On May 31, 1887, the Westmoreland and Cambria Natural Gas Company filed a bill in equity against Ira DeWitt, John H. Brown and others, averring that the defendant John H. Brown, being the owner of a certain tract of land in the bill described, demised the same to J.M. Guffey & Co. on December 7, 1885, for the sole and only purpose of drilling and operating for petroleum oil and gas; that this lease was afterwards duly assigned to the plaintiff and the plaintiff entered upon the possession and enjoyment of its estate in said land, drilled a large gas well thereon, and, relying upon the supply of gas to be obtained from said well and others in the vicinity, had expended large sums in laying pipe-lines for its transportation to engage in the business of supplying natural gas to the public; that said Brown, alleging the forfeiture of said lease by reason of the non-payment of a small sum of money, had made a second lease of said land to the defendant DeWitt, who, with the assistance of the other defendants, was about to
[***2] drill a gas well on the premises; that such well could be drilled and gas obtained in about forty days, and that defendants thereby could commit enormous waste upon the estate of the plaintiff, and do irreparable damage to its property and business, long before final hearing; praying for an injunction to restrain the defendants from drilling such well or in any way committing waste upon the plaintiff's estate, and for general relief.
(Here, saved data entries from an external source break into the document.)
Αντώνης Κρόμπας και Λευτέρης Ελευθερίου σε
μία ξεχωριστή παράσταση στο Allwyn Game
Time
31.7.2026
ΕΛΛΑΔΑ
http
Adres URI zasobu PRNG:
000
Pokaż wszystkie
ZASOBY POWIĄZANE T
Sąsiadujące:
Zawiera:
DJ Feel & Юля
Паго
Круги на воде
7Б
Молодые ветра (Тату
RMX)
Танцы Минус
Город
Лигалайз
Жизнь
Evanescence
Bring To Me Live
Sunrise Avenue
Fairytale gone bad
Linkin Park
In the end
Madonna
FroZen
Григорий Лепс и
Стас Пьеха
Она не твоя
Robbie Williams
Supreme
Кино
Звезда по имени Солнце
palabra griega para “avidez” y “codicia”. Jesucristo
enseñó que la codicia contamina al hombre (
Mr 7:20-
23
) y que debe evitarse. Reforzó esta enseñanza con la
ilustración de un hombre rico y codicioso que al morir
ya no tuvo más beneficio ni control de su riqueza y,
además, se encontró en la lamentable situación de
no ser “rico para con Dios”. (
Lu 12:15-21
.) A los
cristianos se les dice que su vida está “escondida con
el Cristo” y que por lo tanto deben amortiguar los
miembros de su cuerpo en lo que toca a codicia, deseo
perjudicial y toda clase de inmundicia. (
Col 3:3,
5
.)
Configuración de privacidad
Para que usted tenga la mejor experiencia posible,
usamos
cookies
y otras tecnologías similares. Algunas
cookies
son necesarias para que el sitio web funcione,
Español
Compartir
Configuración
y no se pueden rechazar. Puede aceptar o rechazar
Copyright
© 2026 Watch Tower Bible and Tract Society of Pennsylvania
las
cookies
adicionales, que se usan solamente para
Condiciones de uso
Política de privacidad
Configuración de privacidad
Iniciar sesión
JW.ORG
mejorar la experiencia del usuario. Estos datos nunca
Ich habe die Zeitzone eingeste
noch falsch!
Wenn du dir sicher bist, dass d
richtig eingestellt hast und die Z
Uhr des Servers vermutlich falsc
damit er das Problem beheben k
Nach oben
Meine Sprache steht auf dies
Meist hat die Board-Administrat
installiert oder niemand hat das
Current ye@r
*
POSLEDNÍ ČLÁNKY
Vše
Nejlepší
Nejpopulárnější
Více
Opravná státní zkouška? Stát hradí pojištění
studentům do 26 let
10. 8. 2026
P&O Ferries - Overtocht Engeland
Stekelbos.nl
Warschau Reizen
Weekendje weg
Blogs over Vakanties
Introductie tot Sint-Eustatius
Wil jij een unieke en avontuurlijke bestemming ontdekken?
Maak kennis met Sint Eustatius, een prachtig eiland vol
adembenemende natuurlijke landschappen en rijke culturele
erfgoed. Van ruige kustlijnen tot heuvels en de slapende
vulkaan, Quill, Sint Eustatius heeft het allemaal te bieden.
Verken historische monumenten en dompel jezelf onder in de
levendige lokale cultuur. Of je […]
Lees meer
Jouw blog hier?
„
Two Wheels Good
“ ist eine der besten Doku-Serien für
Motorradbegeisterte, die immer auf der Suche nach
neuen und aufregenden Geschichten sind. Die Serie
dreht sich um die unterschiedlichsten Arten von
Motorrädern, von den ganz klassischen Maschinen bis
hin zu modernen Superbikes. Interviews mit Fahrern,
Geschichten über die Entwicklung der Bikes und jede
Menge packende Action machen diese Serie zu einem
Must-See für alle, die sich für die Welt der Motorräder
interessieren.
Attached to the bill, as an exhibit, was a copy of the lease from Brown to J.M. Guffey & Co., the material parts of which were as follows:
"This agreement, made this 7th day of December, 1885, . . . witnesseth that the party of the first part [J. H. Brown] in consideration of the stipulations, rents and covenants hereinafter contained on the part of the said party of the second part [J.M. Guffey & Co.], his executors, administrators and assigns, to be paid, kept and performed, hath granted, demised and let unto the said party of the second part, his executors, administrators and assigns, for the sole and only purpose of drilling and operating wells, and storing, transporting and conveying petroleum oil or gas through, over and from it, all that [***3] certain tract of land, . . . No wells to be drilled within three hundred yards of the brick or stone building belonging to J. H. Brown. To have and to hold the said premises for the said purpose only, unto the party of the second part, his executors, administrators and assigns, for, during and until the full term of twenty years next ensuing the day and year above written; . . . It is further agreed, that if gas is obtained in sufficient quantities and utilized, the consideration in full to the party of the first part shall be five hundred dollars, for each and every well drilled on the premises herein described, per annum, payable quarterly in advance from completion of each and every well drilled and utilized. . . . The said party of the first part to fully use and enjoy the said premises for the purpose of tillage, except such part as shall be necessary for said operating purposes. . . . Operations on the above described premises shall be commenced, and one well completed within three months from the date hereof; and in case of failure to complete one well within such time, the party of the second part hereby agrees to pay to the party of the first part for such delay the sum
[***4] of one hundred and twenty-five dollars ($125.00) every three months from the date of this agreement, payable to J. H. Brown; and the party of the first part hereby agrees to accept such sum as full consideration and payment for such delay until one well shall be completed; and a failure to complete one well, or to make any of such payments within such time and at such place as above mentioned, renders this lease null and void and to remain without effect between the parties hereto. It is further agreed, that a second well shall be completed within fifteen months after the completion of the first well. It is further agreed, that if any of the within payments remain unpaid thirty days, then this lease to to be null and void. . . . It is understood by and between the parties to this agreement that all conditions between the parties hereto shall extend to their heirs, executors and assigns," etc.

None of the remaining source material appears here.